**Prompt:** Wherever the listing holds a picture, leave it out, and copy the remainder exactly.

**The records:**
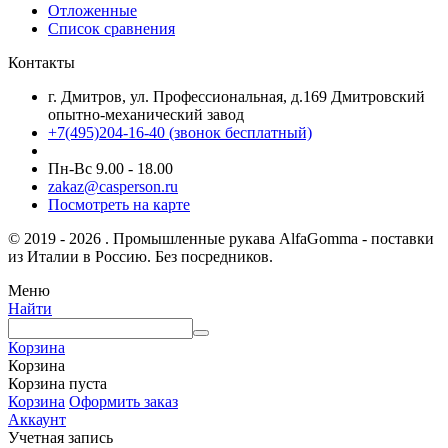
Отложенные
Список сравнения
Контакты
г. Дмитров, ул. Профессиональная, д.169 Дмитровский
опытно-механический завод
+7(495)204-16-40
(звонок бесплатный)
Пн-Вс 9.00 - 18.00
zakaz@casperson.ru
Посмотреть на карте
© 2019 - 2026 . Промышленные рукава AlfaGomma - поставки
из Италии в Россию. Без посредников.
Меню
Найти
Корзина
Корзина
Корзина пуста
Корзина
Оформить заказ
Аккаунт
Учетная запись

**Response to this task:**
Отложенные
Список сравнения
Контакты
г. Дмитров, ул. Профессиональная, д.169 Дмитровский
опытно-механический завод
+7(495)204-16-40
(звонок бесплатный)
Пн-Вс 9.00 - 18.00
zakaz@casperson.ru
Посмотреть на карте
© 2019 - 2026 . Промышленные рукава AlfaGomma - поставки
из Италии в Россию. Без посредников.
Меню
Найти
Корзина
Корзина
Корзина пуста
Корзина
Оформить заказ
Аккаунт
Учетная запись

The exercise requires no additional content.